No Huddle Offense

"Individual commitment to a group effort-that is what makes a team work, a company work, a society work, a civilization work."

The Web on OSGi

June 10th, 2009 • Comments Off on The Web on OSGi

The Web on OSGi is an interesting slide set from JavaONE. Presented by Don Brown from Atlassian I agree with several issues he address. For example the ‘know your wires’ on slide 42 (See also: http://blogs.sun.com/intheclouds/entry/inspecting_the_integrity_of_your and http://blogs.sun.com/intheclouds/entry/osgi_dependencies1).

Peter Kiens somehow replied to this slide set in this blog entry: http://www.osgi.org/blog/2009/06/osgi-case-studies-pain.html

Don Brown replied with: http://www.jroller.com/mrdon/entry/clarifications_re_javaone_web_on. In that post he says:

OSGi has let us write big features in a portable, modular way across products, and has dramatically sped up the development process via its hot deployment capability.

A Dozen OSGi Myths and Misconceptions

April 16th, 2009 • Comments Off on A Dozen OSGi Myths and Misconceptions

Craig Walls (author of the book Modular Java) has written a nice entry about OSGi and myths around it: http://java.dzone.com/articles/dozen-osgi-myths-and.

He works around these 12 topics and bust most of the myths (except one):

  1. OSGi is too complex
  2. OSGi is too heavyweight
  3. OSGi isn’t a "standard"
  4. OSGi is too new
  5. OSGi isn’t ready for the "real world"
  6. There aren’t many OSGi tools
  7. OSGi is for Eclipse users
  8. OSGi is a solution looking for a problem
  9. I can get modularity without OSGi
  10. OSGi is difficult to test
  11. OSGi doesn’t have a cool name
  12. There are no books on OSGi

I fully agree with his thoughts.  Even when it comes to the name…To be honest OSGi is really not that ‘cool’ 🙂

Another nice quote:


Siemens Medical Solutions and ProSyst Software developed
solutions for maintenance of medical devices in the area of image
management systems using OSGi. (I love this example because the cliché
criteria for how established a technology is if you’d use it to launch
rockets or save lives.)

Getting started with OSGi

April 8th, 2009 • Comments Off on Getting started with OSGi

Well I’m working with OSGi for quite some time now but here is a nice introduction to OSGi. 
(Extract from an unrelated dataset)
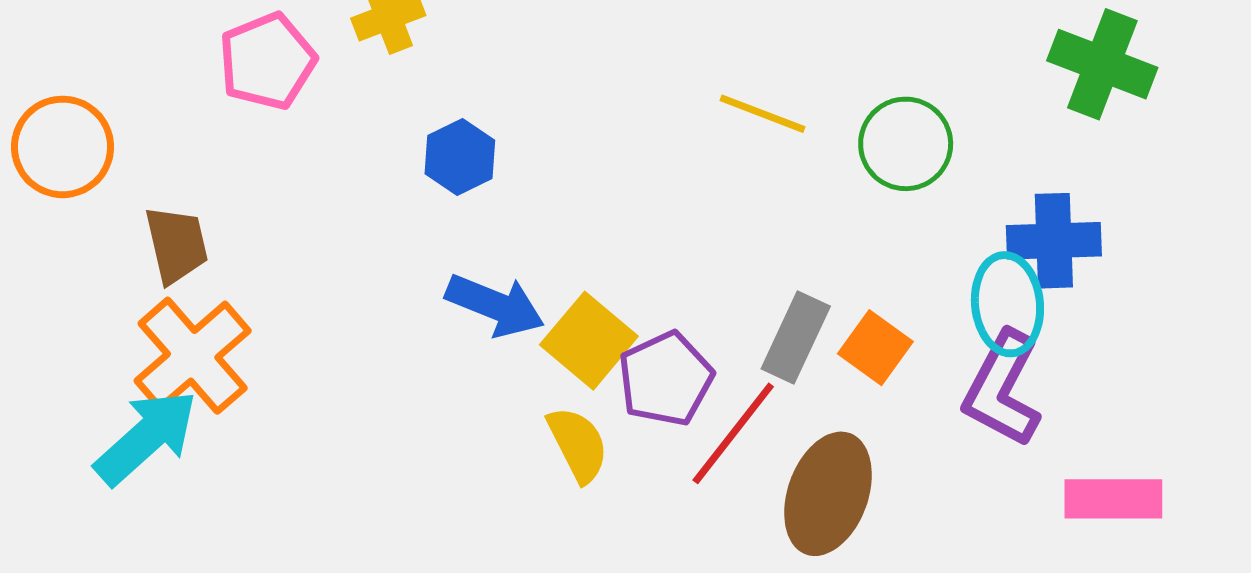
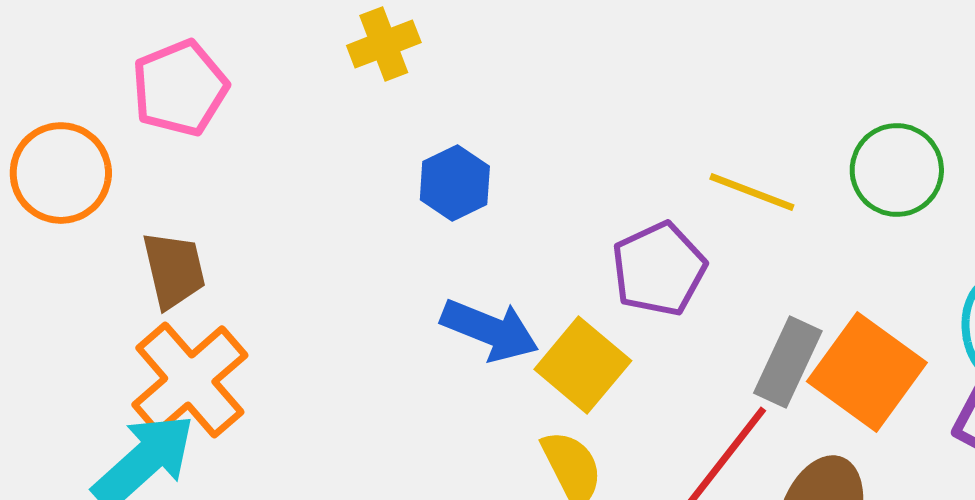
pink pentagon: (267, 61) -> (180, 88), moved
yellow line: (762, 114) -> (752, 192), moved
orange square: (875, 348) -> (867, 372), size x1.6
purple pentagon: (666, 379) -> (659, 269), moved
This webinar is hosted at eclipse live and definetly worth to watch: http://live.eclipse.org/node/407

ModuleFusion – OSGi Service Platform

March 24th, 2009 • Comments Off on ModuleFusion – OSGi Service Platform

ModuleFusion won one of the awards at EclipseCon 2009. ModuleFusion describes itself as:

The goal of ModuleFusion is to help programmers to use the OSGi Service
Platform as their underlying runtime environment. ModuleFusion contains
a full stack typical for Java enterprise applications. This stack
currently consists of best-of-breed open source frameworks from the
Java ecosystem. Additionally, ModuleFusion contains the necessary glue
code to easily use these frameworks within OSGi.

It currently consists of the Equinox as well as the Apache Felix OSGi framework. nice work & congratulations!

P.S. another award winner was: http://directory.apache.org/studio/

Inspecting the integrity of your source code.

February 26th, 2009 • Comments Off on Inspecting the integrity of your source code.

Software projects grow over time. They get bigger, more stuff is added, patches added and bugs fixed. New features added, and removed and code removed. But who keeps track of the changes and ensures that your source code repository stays clean? That they are no old undeleted files, no missing unittest, that all dependecies are correct? In short: that they are no broken windows (link) and a nice clean environment a engineer can checkout, compile and run within minutes? 

I’m using the ReInCheck tool for that. Currently it is customized to support a multi module maven project which consists of OSGi bundles. But it should be easy to adopt it to your needs.